There is legitimate debate about the actual independence of modern-day central banks, but almost everyone agrees that overt politicisation of monetary policy — as we appear to be seeing in the United States — is dangerous. Why is that?

- Jamie McGeever

Central banks are essentially arms of government, and many worked in close conjunction with national Treasuries in response to the Global Financial Crisis and pandemic, so absolute independence is a bit of a myth.

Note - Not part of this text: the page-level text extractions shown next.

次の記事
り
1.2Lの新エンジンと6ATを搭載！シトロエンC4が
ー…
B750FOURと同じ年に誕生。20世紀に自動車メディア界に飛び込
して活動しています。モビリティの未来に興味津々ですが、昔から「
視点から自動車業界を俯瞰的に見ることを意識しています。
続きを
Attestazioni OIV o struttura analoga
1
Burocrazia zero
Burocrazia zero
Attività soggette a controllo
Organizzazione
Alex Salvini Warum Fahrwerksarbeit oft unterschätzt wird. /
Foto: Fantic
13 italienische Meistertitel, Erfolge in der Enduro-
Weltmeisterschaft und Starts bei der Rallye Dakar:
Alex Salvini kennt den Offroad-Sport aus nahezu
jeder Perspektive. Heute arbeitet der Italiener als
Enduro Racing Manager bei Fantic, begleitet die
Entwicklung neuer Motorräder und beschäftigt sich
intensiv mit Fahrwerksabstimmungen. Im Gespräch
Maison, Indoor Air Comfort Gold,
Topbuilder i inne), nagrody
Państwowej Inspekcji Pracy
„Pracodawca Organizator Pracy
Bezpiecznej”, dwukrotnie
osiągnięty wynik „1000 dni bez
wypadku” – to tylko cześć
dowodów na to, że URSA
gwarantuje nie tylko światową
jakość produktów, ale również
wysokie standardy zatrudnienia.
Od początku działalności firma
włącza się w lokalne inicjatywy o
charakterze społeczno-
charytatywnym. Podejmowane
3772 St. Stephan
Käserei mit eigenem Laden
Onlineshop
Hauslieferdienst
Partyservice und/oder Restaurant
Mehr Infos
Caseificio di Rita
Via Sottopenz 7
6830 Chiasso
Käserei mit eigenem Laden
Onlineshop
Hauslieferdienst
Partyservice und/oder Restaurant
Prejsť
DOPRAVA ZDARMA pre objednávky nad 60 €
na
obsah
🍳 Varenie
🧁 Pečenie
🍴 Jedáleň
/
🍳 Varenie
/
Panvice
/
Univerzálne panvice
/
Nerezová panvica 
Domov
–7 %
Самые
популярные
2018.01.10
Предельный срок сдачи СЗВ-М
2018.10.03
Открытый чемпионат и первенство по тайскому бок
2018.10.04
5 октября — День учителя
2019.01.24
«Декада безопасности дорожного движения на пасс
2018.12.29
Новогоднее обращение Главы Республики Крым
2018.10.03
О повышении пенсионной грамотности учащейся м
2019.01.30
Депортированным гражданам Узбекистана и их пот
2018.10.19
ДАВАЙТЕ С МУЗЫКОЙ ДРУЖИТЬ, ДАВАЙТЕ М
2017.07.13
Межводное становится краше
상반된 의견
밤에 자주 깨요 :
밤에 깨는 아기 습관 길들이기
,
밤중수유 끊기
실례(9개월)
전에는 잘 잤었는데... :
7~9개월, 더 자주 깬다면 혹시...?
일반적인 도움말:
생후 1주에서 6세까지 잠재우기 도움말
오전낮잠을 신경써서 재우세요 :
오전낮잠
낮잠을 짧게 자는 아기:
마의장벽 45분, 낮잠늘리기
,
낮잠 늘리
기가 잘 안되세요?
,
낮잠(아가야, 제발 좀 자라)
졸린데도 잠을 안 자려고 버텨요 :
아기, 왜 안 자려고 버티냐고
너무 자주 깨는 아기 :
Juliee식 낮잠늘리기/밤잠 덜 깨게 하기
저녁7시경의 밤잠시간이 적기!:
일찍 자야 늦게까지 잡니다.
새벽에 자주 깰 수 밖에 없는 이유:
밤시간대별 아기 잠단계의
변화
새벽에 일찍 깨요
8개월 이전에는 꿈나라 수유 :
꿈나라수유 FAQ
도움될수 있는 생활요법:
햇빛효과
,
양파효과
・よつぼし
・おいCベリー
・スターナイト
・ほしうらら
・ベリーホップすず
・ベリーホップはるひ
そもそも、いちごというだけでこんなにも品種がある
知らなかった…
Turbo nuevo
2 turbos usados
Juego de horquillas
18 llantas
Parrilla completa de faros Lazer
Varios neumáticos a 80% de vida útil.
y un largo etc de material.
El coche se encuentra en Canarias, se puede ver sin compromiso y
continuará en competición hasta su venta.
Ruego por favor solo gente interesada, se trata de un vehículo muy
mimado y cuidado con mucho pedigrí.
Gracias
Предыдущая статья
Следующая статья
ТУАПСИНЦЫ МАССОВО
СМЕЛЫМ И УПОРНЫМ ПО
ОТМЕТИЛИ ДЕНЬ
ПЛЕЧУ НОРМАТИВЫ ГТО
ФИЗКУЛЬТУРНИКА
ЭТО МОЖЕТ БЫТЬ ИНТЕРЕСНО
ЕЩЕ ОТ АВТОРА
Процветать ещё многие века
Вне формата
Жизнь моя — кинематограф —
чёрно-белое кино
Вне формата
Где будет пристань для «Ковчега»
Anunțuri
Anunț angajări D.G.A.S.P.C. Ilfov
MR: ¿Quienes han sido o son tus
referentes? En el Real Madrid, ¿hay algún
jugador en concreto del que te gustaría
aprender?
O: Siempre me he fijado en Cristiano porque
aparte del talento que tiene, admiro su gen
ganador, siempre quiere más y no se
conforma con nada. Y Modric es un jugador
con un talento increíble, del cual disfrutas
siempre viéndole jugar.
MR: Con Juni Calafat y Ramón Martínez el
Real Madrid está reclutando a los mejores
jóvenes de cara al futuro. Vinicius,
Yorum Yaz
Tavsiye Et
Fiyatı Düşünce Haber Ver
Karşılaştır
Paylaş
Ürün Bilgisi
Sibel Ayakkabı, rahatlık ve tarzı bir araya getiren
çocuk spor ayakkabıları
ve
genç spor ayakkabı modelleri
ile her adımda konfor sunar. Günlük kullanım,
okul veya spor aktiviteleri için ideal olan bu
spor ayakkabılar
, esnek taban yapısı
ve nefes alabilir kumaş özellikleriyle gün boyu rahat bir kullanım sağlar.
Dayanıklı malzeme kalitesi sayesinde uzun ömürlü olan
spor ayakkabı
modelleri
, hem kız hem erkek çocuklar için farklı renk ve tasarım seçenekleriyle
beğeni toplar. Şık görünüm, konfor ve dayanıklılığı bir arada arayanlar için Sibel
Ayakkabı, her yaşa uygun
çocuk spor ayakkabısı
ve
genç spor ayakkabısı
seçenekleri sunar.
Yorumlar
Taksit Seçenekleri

But what US President Donald Trump is currently doing goes well beyond that. By threatening to fire Chair Jerome Powell, actively trying to sack Governor Lisa Cook, and attempting to fill the Board of Governors with appointees sympathetic to his calls for lower interest rates, he is shattering the Fed's veneer of operational independence.

Examples of the naked politicisation of monetary policy down the years show that it can, to put it mildly, deliver suboptimal results — loss of credibility, currency weakness, spiking inflation, rising debt, elevated risk premia, and, potentially, much higher borrowing costs.

These are certainly far from guaranteed outcomes in the US, but they show where excessive political interference in monetary policy can lead.

TURKEY

“Erdoganomics”, the unorthodox economic theories and policies of Recep Tayyip Erdogan, who has been president of Turkey since 2014, are a prime example of politicised monetary policy.

Mr Erdogan, an avowed “enemy” of interest rates, is on record as saying high interest rates cause inflation and that the way to reduce inflation is therefore to lower borrowing costs. He fired or replaced five central bank governors between 2019 and 2024, some for hiking interest rates or refusing to cut them.